§ Exercise description
Every entry is to be printed again precisely as given.

§ Dataset entries
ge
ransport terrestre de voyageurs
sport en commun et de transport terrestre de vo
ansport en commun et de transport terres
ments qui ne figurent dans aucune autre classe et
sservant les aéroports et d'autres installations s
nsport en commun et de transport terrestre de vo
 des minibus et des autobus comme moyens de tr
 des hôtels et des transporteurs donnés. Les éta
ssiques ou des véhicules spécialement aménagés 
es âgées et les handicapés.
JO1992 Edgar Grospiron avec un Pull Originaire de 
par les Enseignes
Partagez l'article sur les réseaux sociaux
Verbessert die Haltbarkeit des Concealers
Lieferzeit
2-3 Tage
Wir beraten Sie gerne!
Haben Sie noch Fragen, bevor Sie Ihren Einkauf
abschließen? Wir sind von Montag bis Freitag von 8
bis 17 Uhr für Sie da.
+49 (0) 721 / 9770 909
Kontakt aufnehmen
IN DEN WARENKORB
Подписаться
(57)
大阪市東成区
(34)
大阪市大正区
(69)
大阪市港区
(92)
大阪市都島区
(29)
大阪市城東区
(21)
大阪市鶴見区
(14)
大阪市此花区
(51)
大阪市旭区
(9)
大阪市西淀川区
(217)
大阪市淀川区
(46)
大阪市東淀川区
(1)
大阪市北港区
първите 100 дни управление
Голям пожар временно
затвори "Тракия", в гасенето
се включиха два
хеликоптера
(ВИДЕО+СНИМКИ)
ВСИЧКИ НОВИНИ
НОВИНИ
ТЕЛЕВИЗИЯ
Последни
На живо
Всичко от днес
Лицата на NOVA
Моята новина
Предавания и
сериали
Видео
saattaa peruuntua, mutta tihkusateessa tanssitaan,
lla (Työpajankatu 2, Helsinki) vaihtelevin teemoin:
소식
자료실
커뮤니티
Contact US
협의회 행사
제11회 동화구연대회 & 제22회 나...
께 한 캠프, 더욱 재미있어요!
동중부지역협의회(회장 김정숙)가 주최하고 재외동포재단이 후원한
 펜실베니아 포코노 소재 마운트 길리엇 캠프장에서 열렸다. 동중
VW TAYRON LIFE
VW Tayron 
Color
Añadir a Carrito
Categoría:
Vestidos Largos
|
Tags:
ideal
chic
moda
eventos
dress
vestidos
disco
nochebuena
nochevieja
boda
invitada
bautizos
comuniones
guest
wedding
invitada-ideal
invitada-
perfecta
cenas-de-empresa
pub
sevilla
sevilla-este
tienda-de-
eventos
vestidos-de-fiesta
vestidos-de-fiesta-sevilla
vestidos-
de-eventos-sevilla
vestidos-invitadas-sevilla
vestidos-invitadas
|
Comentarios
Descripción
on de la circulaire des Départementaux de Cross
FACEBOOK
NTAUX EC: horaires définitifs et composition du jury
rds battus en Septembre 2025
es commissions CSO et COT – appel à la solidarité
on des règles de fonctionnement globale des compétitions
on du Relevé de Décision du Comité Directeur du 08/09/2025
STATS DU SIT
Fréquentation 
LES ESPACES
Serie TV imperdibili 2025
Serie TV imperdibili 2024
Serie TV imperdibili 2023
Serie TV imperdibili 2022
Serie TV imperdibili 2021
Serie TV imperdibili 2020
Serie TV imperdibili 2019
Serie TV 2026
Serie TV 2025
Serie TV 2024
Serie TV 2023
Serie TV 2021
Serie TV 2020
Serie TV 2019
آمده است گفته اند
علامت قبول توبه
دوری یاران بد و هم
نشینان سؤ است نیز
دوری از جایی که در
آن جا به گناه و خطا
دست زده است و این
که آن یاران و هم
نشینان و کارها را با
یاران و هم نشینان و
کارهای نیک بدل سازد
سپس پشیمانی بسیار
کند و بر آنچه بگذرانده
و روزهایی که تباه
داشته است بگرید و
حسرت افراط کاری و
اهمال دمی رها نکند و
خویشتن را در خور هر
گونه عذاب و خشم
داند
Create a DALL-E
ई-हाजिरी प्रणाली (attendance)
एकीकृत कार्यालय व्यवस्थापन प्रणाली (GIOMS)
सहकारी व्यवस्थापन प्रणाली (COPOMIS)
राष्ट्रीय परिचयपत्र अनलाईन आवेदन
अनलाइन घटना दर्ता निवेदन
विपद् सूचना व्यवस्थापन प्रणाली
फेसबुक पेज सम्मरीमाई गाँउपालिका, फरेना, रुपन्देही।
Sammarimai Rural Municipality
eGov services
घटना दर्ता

§ Your response
ge
ransport terrestre de voyageurs
sport en commun et de transport terrestre de vo
ansport en commun et de transport terres
ments qui ne figurent dans aucune autre classe et
sservant les aéroports et d'autres installations s
nsport en commun et de transport terrestre de vo
 des minibus et des autobus comme moyens de tr
 des hôtels et des transporteurs donnés. Les éta
ssiques ou des véhicules spécialement aménagés 
es âgées et les handicapés.
JO1992 Edgar Grospiron avec un Pull Originaire de 
par les Enseignes
Partagez l'article sur les réseaux sociaux
Verbessert die Haltbarkeit des Concealers
Lieferzeit
2-3 Tage
Wir beraten Sie gerne!
Haben Sie noch Fragen, bevor Sie Ihren Einkauf
abschließen? Wir sind von Montag bis Freitag von 8
bis 17 Uhr für Sie da.
+49 (0) 721 / 9770 909
Kontakt aufnehmen
IN DEN WARENKORB
Подписаться
(57)
大阪市東成区
(34)
大阪市大正区
(69)
大阪市港区
(92)
大阪市都島区
(29)
大阪市城東区
(21)
大阪市鶴見区
(14)
大阪市此花区
(51)
大阪市旭区
(9)
大阪市西淀川区
(217)
大阪市淀川区
(46)
大阪市東淀川区
(1)
大阪市北港区
първите 100 дни управление
Голям пожар временно
затвори "Тракия", в гасенето
се включиха два
хеликоптера
(ВИДЕО+СНИМКИ)
ВСИЧКИ НОВИНИ
НОВИНИ
ТЕЛЕВИЗИЯ
Последни
На живо
Всичко от днес
Лицата на NOVA
Моята новина
Предавания и
сериали
Видео
saattaa peruuntua, mutta tihkusateessa tanssitaan,
lla (Työpajankatu 2, Helsinki) vaihtelevin teemoin:
소식
자료실
커뮤니티
Contact US
협의회 행사
제11회 동화구연대회 & 제22회 나...
께 한 캠프, 더욱 재미있어요!
동중부지역협의회(회장 김정숙)가 주최하고 재외동포재단이 후원한
 펜실베니아 포코노 소재 마운트 길리엇 캠프장에서 열렸다. 동중
VW TAYRON LIFE
VW Tayron 
Color
Añadir a Carrito
Categoría:
Vestidos Largos
|
Tags:
ideal
chic
moda
eventos
dress
vestidos
disco
nochebuena
nochevieja
boda
invitada
bautizos
comuniones
guest
wedding
invitada-ideal
invitada-
perfecta
cenas-de-empresa
pub
sevilla
sevilla-este
tienda-de-
eventos
vestidos-de-fiesta
vestidos-de-fiesta-sevilla
vestidos-
de-eventos-sevilla
vestidos-invitadas-sevilla
vestidos-invitadas
|
Comentarios
Descripción
on de la circulaire des Départementaux de Cross
FACEBOOK
NTAUX EC: horaires définitifs et composition du jury
rds battus en Septembre 2025
es commissions CSO et COT – appel à la solidarité
on des règles de fonctionnement globale des compétitions
on du Relevé de Décision du Comité Directeur du 08/09/2025
STATS DU SIT
Fréquentation 
LES ESPACES
Serie TV imperdibili 2025
Serie TV imperdibili 2024
Serie TV imperdibili 2023
Serie TV imperdibili 2022
Serie TV imperdibili 2021
Serie TV imperdibili 2020
Serie TV imperdibili 2019
Serie TV 2026
Serie TV 2025
Serie TV 2024
Serie TV 2023
Serie TV 2021
Serie TV 2020
Serie TV 2019
آمده است گفته اند
علامت قبول توبه
دوری یاران بد و هم
نشینان سؤ است نیز
دوری از جایی که در
آن جا به گناه و خطا
دست زده است و این
که آن یاران و هم
نشینان و کارها را با
یاران و هم نشینان و
کارهای نیک بدل سازد
سپس پشیمانی بسیار
کند و بر آنچه بگذرانده
و روزهایی که تباه
داشته است بگرید و
حسرت افراط کاری و
اهمال دمی رها نکند و
خویشتن را در خور هر
گونه عذاب و خشم
داند
Create a DALL-E
ई-हाजिरी प्रणाली (attendance)
एकीकृत कार्यालय व्यवस्थापन प्रणाली (GIOMS)
सहकारी व्यवस्थापन प्रणाली (COPOMIS)
राष्ट्रीय परिचयपत्र अनलाईन आवेदन
अनलाइन घटना दर्ता निवेदन
विपद् सूचना व्यवस्थापन प्रणाली
फेसबुक पेज सम्मरीमाई गाँउपालिका, फरेना, रुपन्देही।
Sammarimai Rural Municipality
eGov services
घटना दर्ता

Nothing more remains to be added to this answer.